▸ **Task to complete**: Whenever a line in the records below holds the string "되었습니다", copy it out.
=====
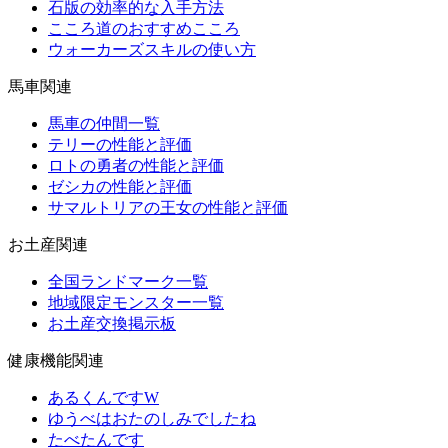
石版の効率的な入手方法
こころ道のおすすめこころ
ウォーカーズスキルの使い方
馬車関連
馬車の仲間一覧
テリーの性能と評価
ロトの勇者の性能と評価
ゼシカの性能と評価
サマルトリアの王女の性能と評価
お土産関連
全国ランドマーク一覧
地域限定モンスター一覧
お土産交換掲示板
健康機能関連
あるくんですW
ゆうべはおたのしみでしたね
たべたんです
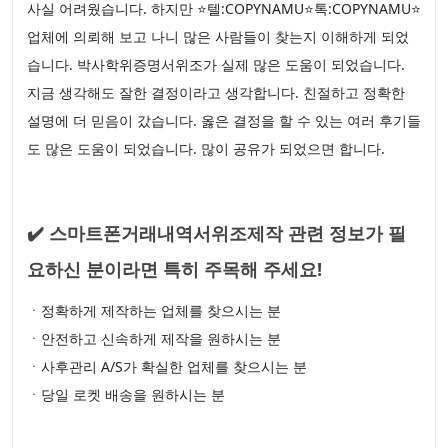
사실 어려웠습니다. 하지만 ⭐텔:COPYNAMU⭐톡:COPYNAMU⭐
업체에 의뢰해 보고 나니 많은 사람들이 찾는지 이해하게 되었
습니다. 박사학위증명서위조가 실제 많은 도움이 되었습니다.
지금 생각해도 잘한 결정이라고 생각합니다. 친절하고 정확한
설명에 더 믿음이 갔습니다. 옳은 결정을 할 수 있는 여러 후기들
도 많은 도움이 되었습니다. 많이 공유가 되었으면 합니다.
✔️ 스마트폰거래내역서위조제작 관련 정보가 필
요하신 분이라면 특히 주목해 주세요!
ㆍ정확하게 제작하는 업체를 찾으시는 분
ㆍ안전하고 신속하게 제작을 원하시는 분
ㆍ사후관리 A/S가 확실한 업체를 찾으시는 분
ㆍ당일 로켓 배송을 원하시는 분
=====
▸ **Answer to this problem**:
습니다. 박사학위증명서위조가 실제 많은 도움이 되었습니다.
도 많은 도움이 되었습니다. 많이 공유가 되었으면 합니다.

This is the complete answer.